The majority suggests that the District Court’s instruction “followed nearly word-for-word our Circuit's model 404(b) instruction.” Majority Op. 191 n. 25. Although it is true that the words the District Court used are found in our Circuit’s model instruction, the District Court failed to do as the manual advises, namely, to "describe the precise purpose” for which the other act evidence was admitted, and to "pick” the reasons that apply-
. While we are to be deferential to the trial court and review for abuse of discretion, here the District Court did not admit any of the statements for a proper purpose under Rule 404, and violation of the Rule is an abuse of discretion. "A district court by definition abuses its discretion when it makes an error of law.” Koon v. United States, 518 U.S. 81, 99, 116 S.Ct. 2035, 135 L.Ed.2d 392 (1996).

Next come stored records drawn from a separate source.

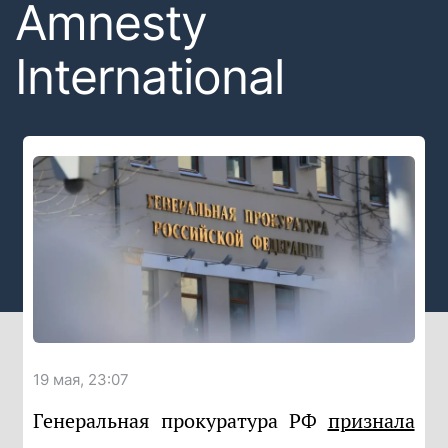
Amnesty
International
19 мая, 23:07
Генеральная прокуратура РФ
признала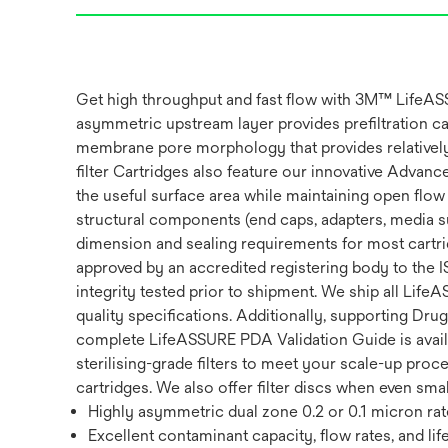
Get high throughput and fast flow with 3M™ LifeASS
asymmetric upstream layer provides prefiltration c
membrane pore morphology that provides relatively 
filter Cartridges also feature our innovative Advan
the useful surface area while maintaining open flo
structural components (end caps, adapters, media su
dimension and sealing requirements for most cartri
approved by an accredited registering body to the
integrity tested prior to shipment. We ship all Life
quality specifications. Additionally, supporting Dr
complete LifeASSURE PDA Validation Guide is avail
sterilising-grade filters to meet your scale-up proce
cartridges. We also offer filter discs when even sm
Highly asymmetric dual zone 0.2 or 0.1 micron rate
Excellent contaminant capacity, flow rates, and l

. It is worth noting that, since the statements were presented as coming from Lee himself, additional concerns arise. In a different context, the Supreme Court has stated "admissions of a defendant come from the actor himself, the most knowledgeable and unimpeachable source of information about his past conduct. Certainly, confessions have profound impact on the jury, so much so that we may justifiably doubt its ability to put them out of mind even if told to do so." Arizona v. Fulminante, 499 U.S. 279, 296, 111 S.Ct. 1246, 113 L.Ed.2d 302 (1991) (citation omitted). Fulminante dealt with the admission of a coerced confession; here,, we have no issue of coercion. However, because it was reported by Kraus (whose credibility was a central concern in the case), and it was not committed to writing or acknowledged by Lee, we arguably face similar concerns as to reliability: "the risk that the confession is unreliable, coupled with the profound impact that the confession has upon the jury, requires a reviewing court to exercise extreme caution before determining that the admission of the confession at trial was harmless.” Id.